[Transcribed page contents]
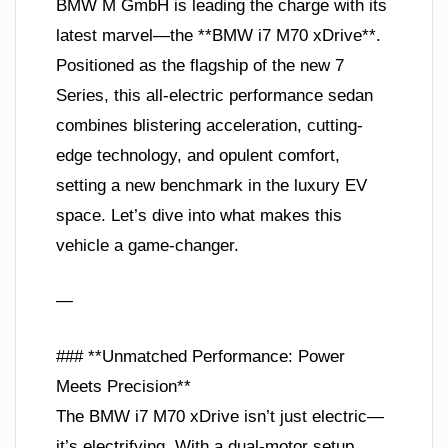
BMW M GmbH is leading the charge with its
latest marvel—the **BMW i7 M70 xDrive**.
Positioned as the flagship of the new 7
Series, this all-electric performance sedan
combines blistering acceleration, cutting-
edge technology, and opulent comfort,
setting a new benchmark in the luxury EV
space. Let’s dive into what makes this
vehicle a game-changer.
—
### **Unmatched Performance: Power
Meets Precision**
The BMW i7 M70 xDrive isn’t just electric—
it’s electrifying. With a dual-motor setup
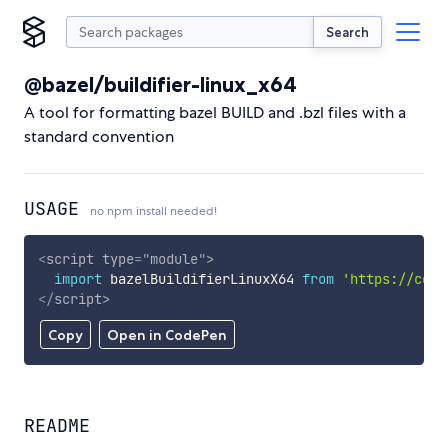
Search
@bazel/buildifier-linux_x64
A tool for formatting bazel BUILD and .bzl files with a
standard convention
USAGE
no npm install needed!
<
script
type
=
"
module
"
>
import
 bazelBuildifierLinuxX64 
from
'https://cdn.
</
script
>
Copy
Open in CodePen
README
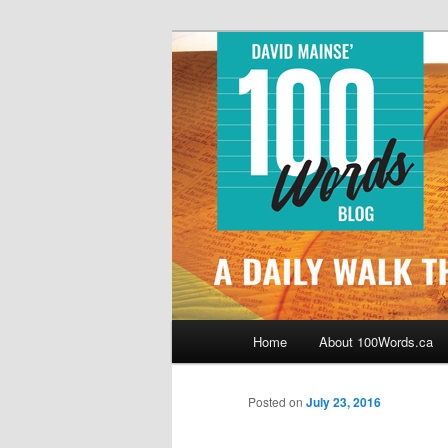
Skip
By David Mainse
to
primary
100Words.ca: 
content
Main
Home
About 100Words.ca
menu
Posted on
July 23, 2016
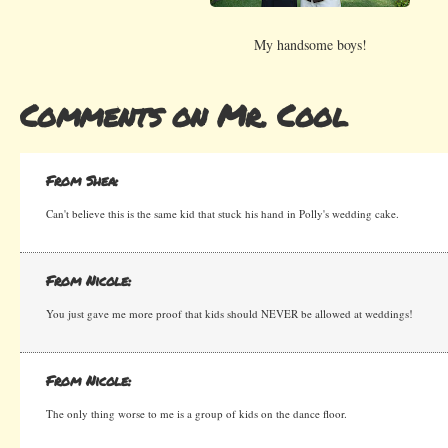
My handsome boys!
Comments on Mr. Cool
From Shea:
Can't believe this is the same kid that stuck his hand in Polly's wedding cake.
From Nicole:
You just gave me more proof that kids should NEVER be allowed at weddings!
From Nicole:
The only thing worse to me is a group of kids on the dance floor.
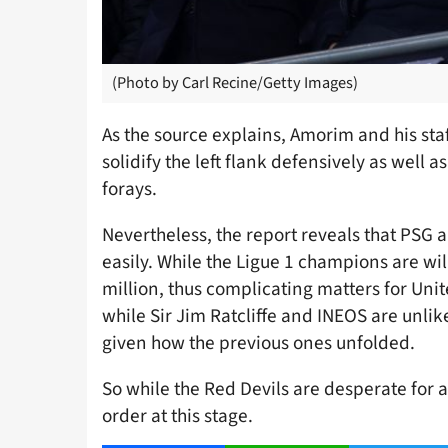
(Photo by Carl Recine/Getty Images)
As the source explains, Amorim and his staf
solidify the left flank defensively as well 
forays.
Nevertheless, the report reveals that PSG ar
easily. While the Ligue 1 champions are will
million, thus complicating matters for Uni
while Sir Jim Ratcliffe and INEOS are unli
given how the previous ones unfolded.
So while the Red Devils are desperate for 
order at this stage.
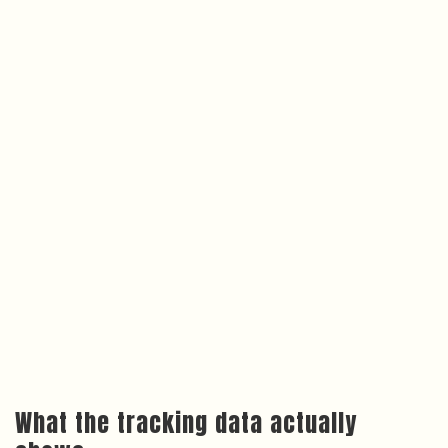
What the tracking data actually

** PROBLEM TO SOLVE **
No pictures belong in the output. Restate word for word only the lines from the one containing "(Photo by Carl Recine/Getty Images)" to the end of the entries above.

** YOUR SOLUTION **
(Photo by Carl Recine/Getty Images)
As the source explains, Amorim and his staf
solidify the left flank defensively as well 
forays.
Nevertheless, the report reveals that PSG ar
easily. While the Ligue 1 champions are will
million, thus complicating matters for Uni
while Sir Jim Ratcliffe and INEOS are unli
given how the previous ones unfolded.
So while the Red Devils are desperate for 
order at this stage.
What the tracking data actually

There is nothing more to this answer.